A former Point Chevalier property owner got $260,000 more than they bargained for, by being up-front with prospective buyers about how much they had to be willing to fork out to partake in the auction.
The three-bedroom bungalow, which had a reserve of $940,000, sold for $1.2 million at auction last week.
The Professionals real estate agent, who suggested taking an unorthodox approach towards marketing the property, says the average price for houses in Point Chevalier is $1.1 million.
Lawrence von Sturmer says two similar properties in the area recently sold for $1 million and $960,000, while a couple of houses on bigger sections sold for $1.1 million.
The property’s Council Valuation is $840,000.
Von Sturmer says disclosing the reserve caught the attention of a large pool of buyers, as those who may not have normally considered an auction-marketed property, took interest.
“It attracted all buyers, not just the auction or by-negotiation method buyers”, he says.
While around 60 people usually add his properties to their Trade Me watchlists, this house was added to 171 watchlists.
It also got a total of around 7800 hits on the Professionals, Sell Real Estate and Trade Me websites. Von Sturmer says you’d normally get 3000 to 4000 views.
He says he hasn’t heard of any other real estate agents in New Zealand disclosing the reserve price before auction.
“I’ve been trying to find an owner who would do this for a couple of years. You know, just say, this is what we want, this is what we think the house is worth; if you’ve got the money come and bid”, he says.
“[This way] the owners know that the buyers visiting the home have the right budget and when the house sells at the auction they have achieved a fair price. This allows them to plan any future purchase.”
Von Sturmer says disclosing the reserve also means buyers know they’re not wasting their time.

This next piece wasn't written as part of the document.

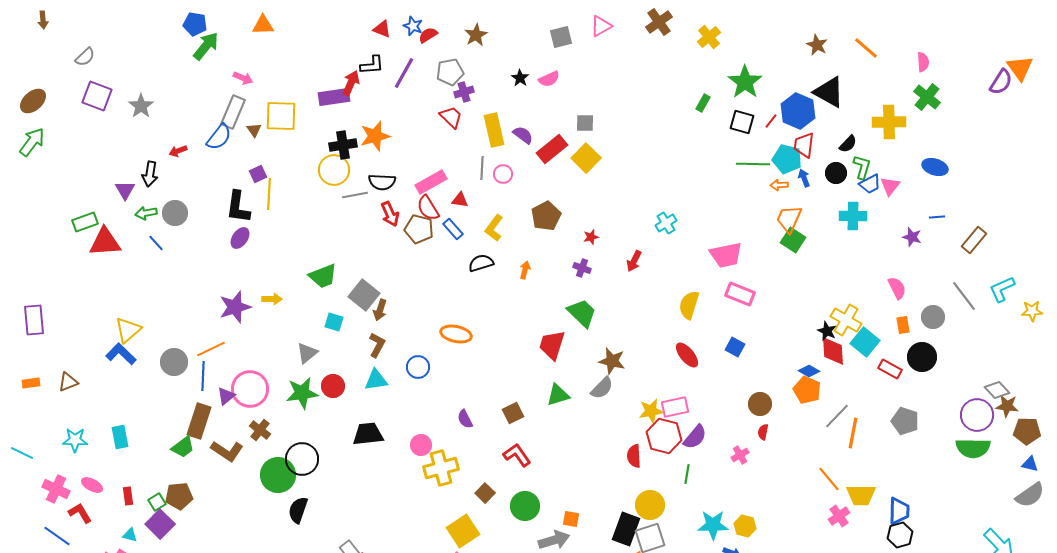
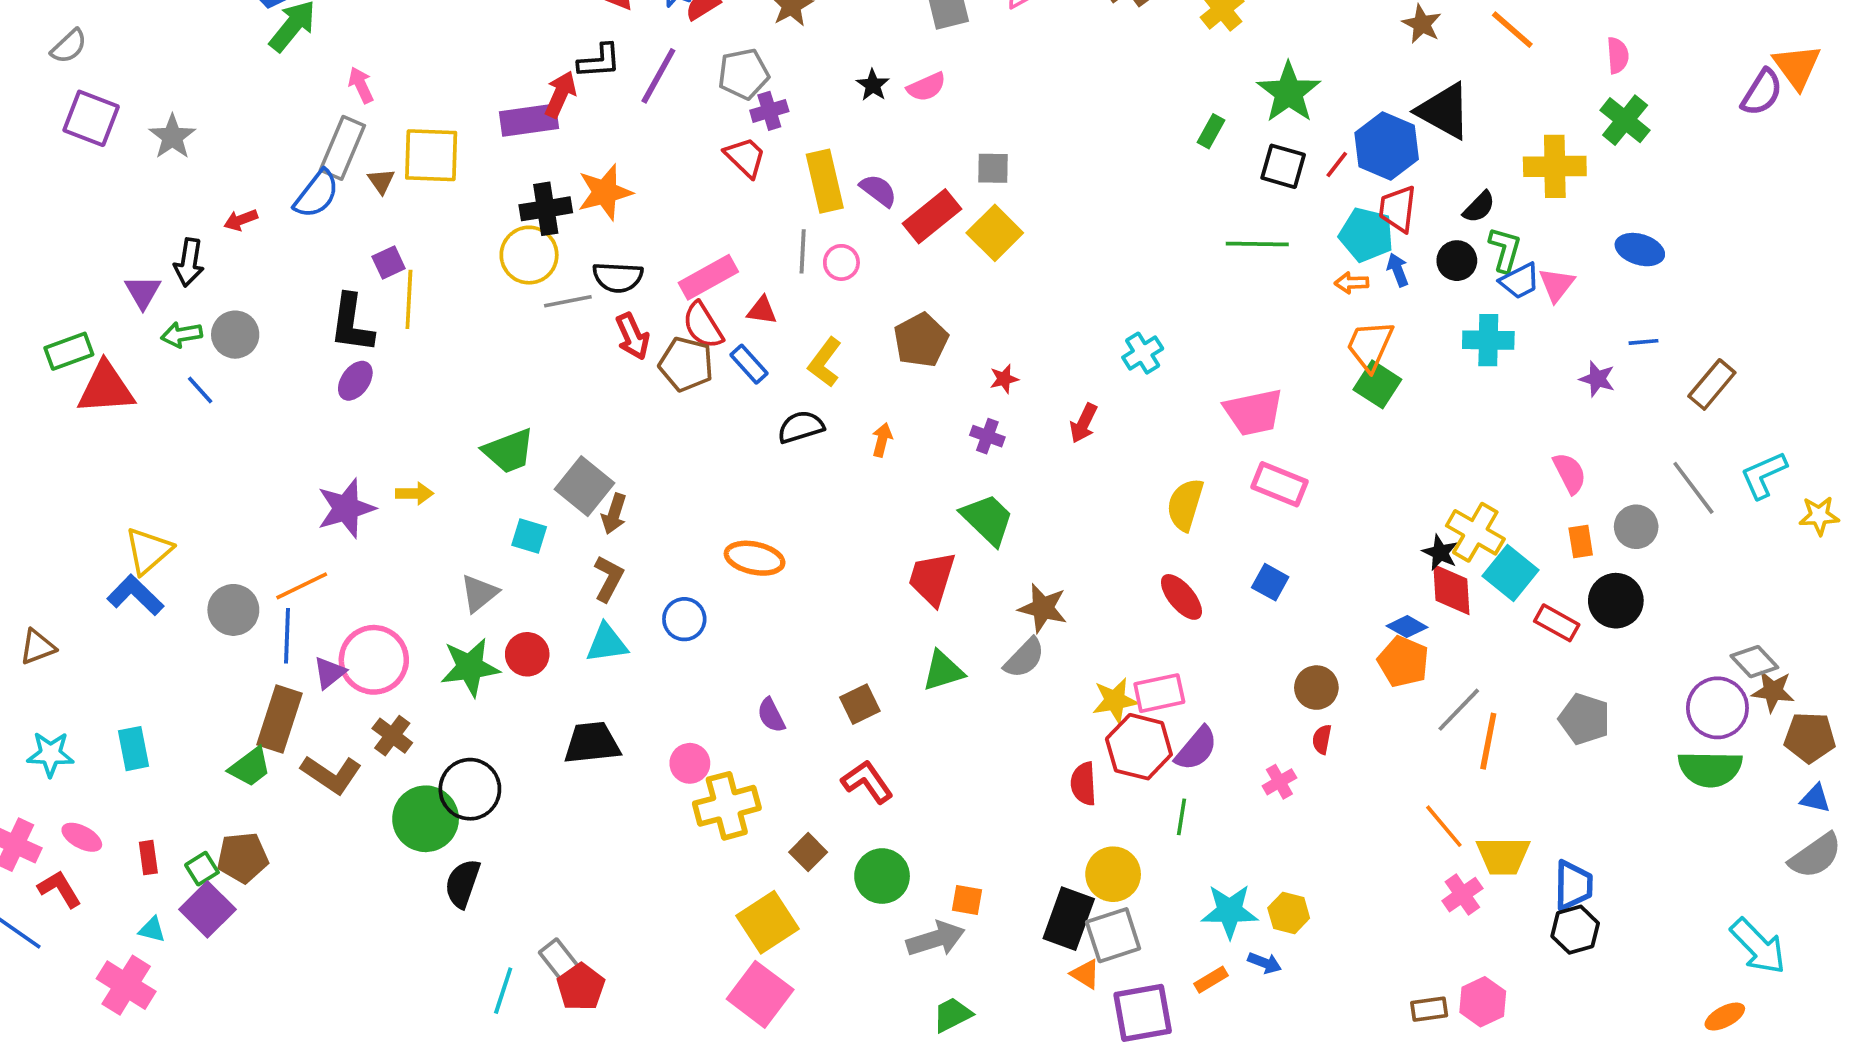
pink arrow: (243, 78) -> (361, 85), turned -138
green line: (753, 164) -> (1257, 244), moved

“I feel sorry for the buyers I know who have done all their due diligence, and spent money on lawyers, valuations, building inspections, only to go along to the auction and find out the reserve is above what their financial capping might have been.”
He says disclosing the reserve also means buyers will avoid confusion caused by the “random nature” of Council Valuations.
From his perspective, von Sturmer says, “The agents will spend their time working with buyers who can afford the home and they are aware up-front that the owners are willing to accept fair market value for their home”.
In this case he says six buyers registered for the auction, while another four were quite keen. Two bidders went up and over the $1.1 million mark.
Von Sturmer says this property provided a good case study and he will try this marketing technique again.
“To set a reserve price early in the process, real estate agents must be experts in their local market and need to be confident that the house will attract multiple buyers at the reserve level.
“I was 100% sure this property was the right place... It’s got to be your typical run-of-the-mill house that’s going to appeal to multiple buyers.”